Scrivendo di Piero della Francesca, Bernard Berenson indicava l’impersonalità della sua pittura come l’aspetto più caratteristico e fascinoso. Distillando la realtà nell’alambicco della sua arte, Piero raggiunse una raffigurazione archetipica e simbolica di grande attrazione. È per questo che, nella visione quintessenziata dei suoi dipinti, l’emozione non viene rappresentata, né quella interna all’opera e ai suoi attori né, tantomeno, quella dello stesso artista, che molto spesso vediamo imprimersi nelle opere d’arte a testimonianza del temperamento dell’uomo che le ha create. Sono queste scelte a determinare un singolare effetto di astrazione che rende le raffigurazioni di Piero così affascinanti: non abbagliati da particolari espressioni emotive ci concentriamo sugli aspetti strettamente artistici – la qualità esecutiva, le proporzioni, l’equilibrio della composizione, la ricerca luministica, i valori tattili delle figure – e siamo indotti con insolita forza a indagare il significato profondo di ciò che vediamo. Contestualmente, i personaggi delle sue opere, campioni ieratici di un Rinascimento raffinato e concettuale, appaiono in nobile fierezza, lontani da passioni terrene e proiettati in un tempo immobile e distante. È possibile, poi, che questo linguaggio fosse il più adatto per la trasmissione degli alti valori matematici dell’Umanesimo di cui Piero fu un teorico di primaria importanza, autore di trattati il cui peso nello sviluppo dell’arte rinascimentale deve ancora essere del tutto chiarito. Una raffigurazione a tal punto mentale e sublimata, immune da patetismi, retorica e colore locale, avrebbe trasmesso con semplicità e immediatezza visiva le complesse elucubrazioni matematiche e filosofiche che si intuiscono dietro le sue opere.
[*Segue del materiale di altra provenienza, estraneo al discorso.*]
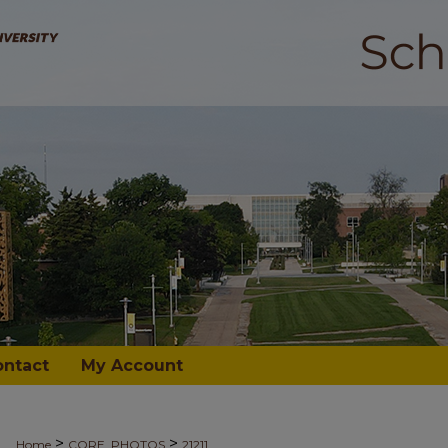
ontact
My Account
>
>
Home
CORE_PHOTOS
21211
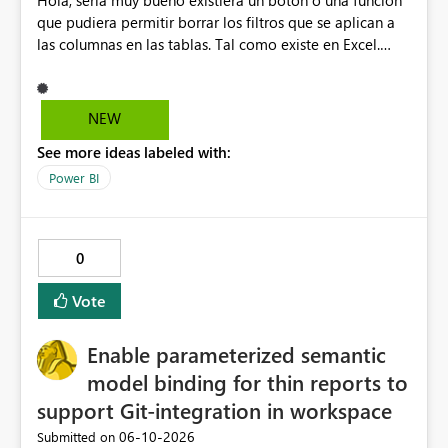
Hola, sería muy bueno existiera un botón o una función
que pudiera permitir borrar los filtros que se aplican a
las columnas en las tablas. Tal como existe en Excel.
Actualmente en Power bi no es posible. Solo es posible
ir de columna en columna sacando los filtros. Gracias.
Saludos desde Chile. Soy David Gonzalez L
NEW
See more ideas labeled with:
Power BI
0
Vote
Enable parameterized semantic
model binding for thin reports to
support Git-integration in workspace
‎06-10-2026
Submitted on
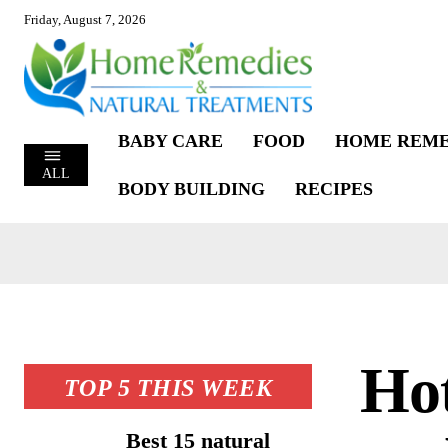
Friday, August 7, 2026
BABY CARE
FOOD
HOME REME
ALL
BODY BUILDING
RECIPES
Hot
TOP 5 THIS WEEK
Best 15 natural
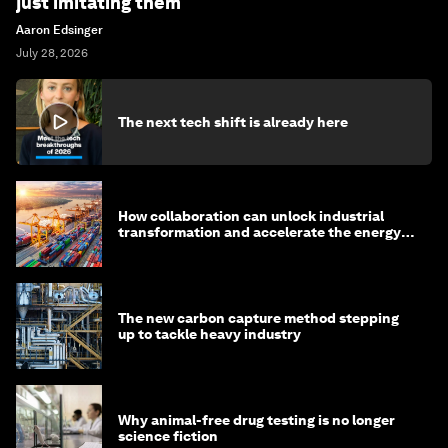
just imitating them
Aaron Edsinger
July 28, 2026
The next tech shift is already here
How collaboration can unlock industrial
transformation and accelerate the energy
transition
The new carbon capture method stepping
up to tackle heavy industry
Why animal-free drug testing is no longer
science fiction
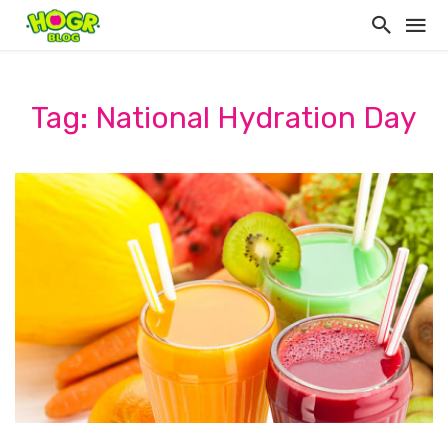
Tag: National Hydration Day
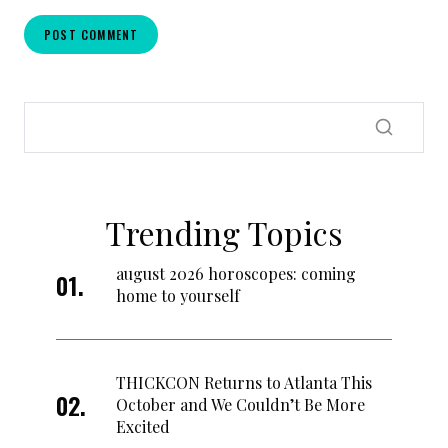
Trending Topics
august 2026 horoscopes: coming
home to yourself
THICKCON Returns to Atlanta This
October and We Couldn’t Be More
Excited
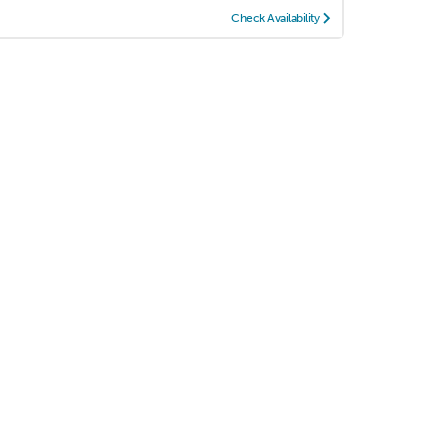
Check Availability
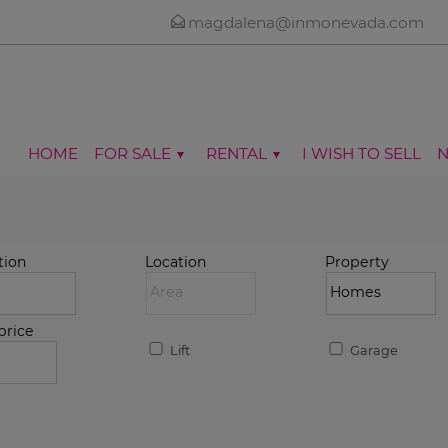
magdalena@inmonevada.com
HOME
FOR SALE
RENTAL
I WISH TO SELL
tion
Location
Property
price
Lift
Garage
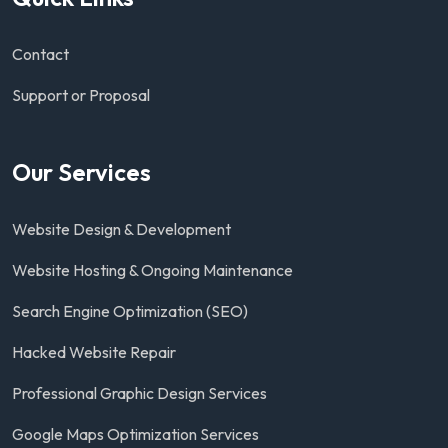
Contact
Support or Proposal
Our Services
Website Design & Development
Website Hosting & Ongoing Maintenance
Search Engine Optimization (SEO)
Hacked Website Repair
Professional Graphic Design Services
Google Maps Optimization Services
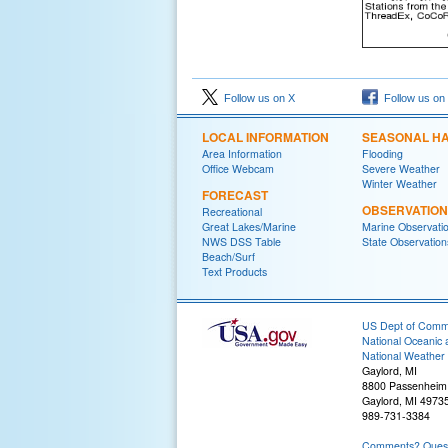
Follow us on X
Follow us on
LOCAL INFORMATION
SEASONAL H
Area Information
Flooding
Office Webcam
Severe Weather
Winter Weather
FORECAST
OBSERVATIO
Recreational
Great Lakes/Marine
Marine Observati
NWS DSS Table
State Observation
Beach/Surf
Text Products
US Dept of Com
National Oceanic 
National Weather 
Gaylord, MI
8800 Passenheim
Gaylord, MI 4973
989-731-3384
Comments? Questi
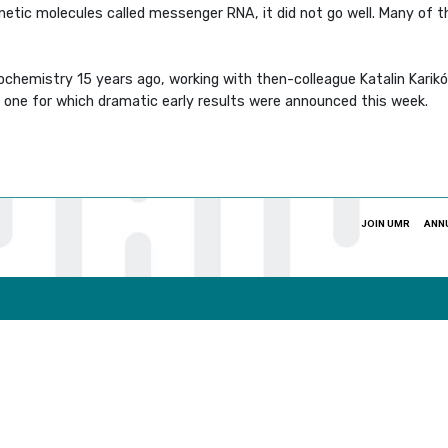
netic molecules called messenger RNA, it did not go well. Many o
ochemistry 15 years ago, working with then-colleague Katalin Karikó
 one for which dramatic early results were announced this week.
JOIN UMR
ANN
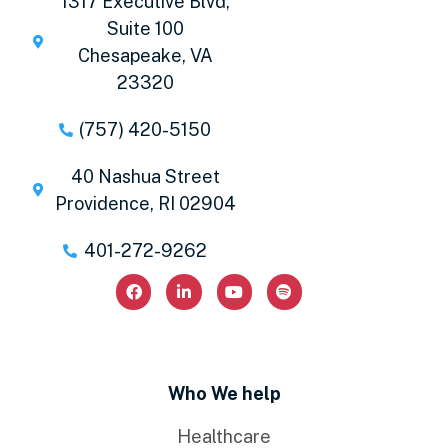
1317 Executive Blvd,
Suite 100
Chesapeake, VA
23320
(757) 420-5150
40 Nashua Street
Providence, RI 02904
401-272-9262
Who We help
Healthcare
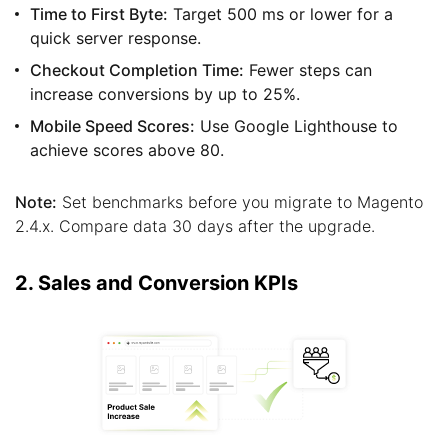
Time to First Byte:
Target 500 ms or lower for a
quick server response.
Checkout Completion Time:
Fewer steps can
increase conversions by up to 25%.
Mobile Speed Scores:
Use Google Lighthouse to
achieve scores above 80.
Note:
Set benchmarks before you migrate to Magento
2.4.x. Compare data 30 days after the upgrade.
2. Sales and Conversion KPIs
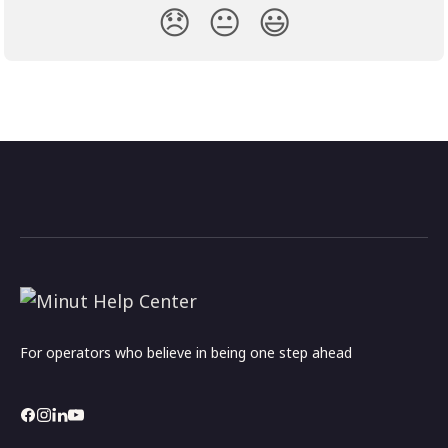
😞
😐
😃
For operators who believe in being one step ahead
Queste considerazioni riguardano anche gli otto pannelli del Polittico degli agostiniani, dipinto da Piero per l’altare maggiore della vecchia Chiesa di Sant’Agostino a Borgo San Sepolcro (oggi Chiesa di Santa Chiara) e giunti fino a noi dallo smembramento avvenuto nel XVI secolo. Le componenti sopravvissute della pala, che impegnò il pittore per molti anni – dal 1454 al 1469 – sono oggi custodite fra diversi musei europei e statunitensi. Al Museo Poldi Pezzoli di Milano, proprietario del pannello con la raffigurazione di San Nicola da Tolentino, è esposta – in una mostra ideata dalla direttrice Alessandra Quarto, curata da Machtelt Brüggen Israëls e Nathaniel Silver, organizzata da Lavinia Galli e Federica Manoli e coordinata da Arianna Pace – la ricostruzione del polittico, resa possibile da impegnativi prestiti internazionali. Le varie parti sono inserite in un allestimento curato dell’architetto Italo Rota e dello studio di design CRA-Carlo Ratti Associati. La visione dei pannelli riflette la giusta composizione del polittico e tiene conto della situazione di originaria illuminazione.
La mostra è corredata da una proiezione video in cui il polittico viene commentato, e in cui sono presentati i risultati della campagna di analisi condotta sulle pitture. Inoltre, l’attenzione di Piero per i dettagli con cui le figure sono arricchite, ha permesso ai curatori di sviluppare un percorso interno al museo, in cui accessori e ornamenti dei protagonisti del polittico vengono riferiti a preziosi manufatti della collezione permanente del Poldi Pezzoli.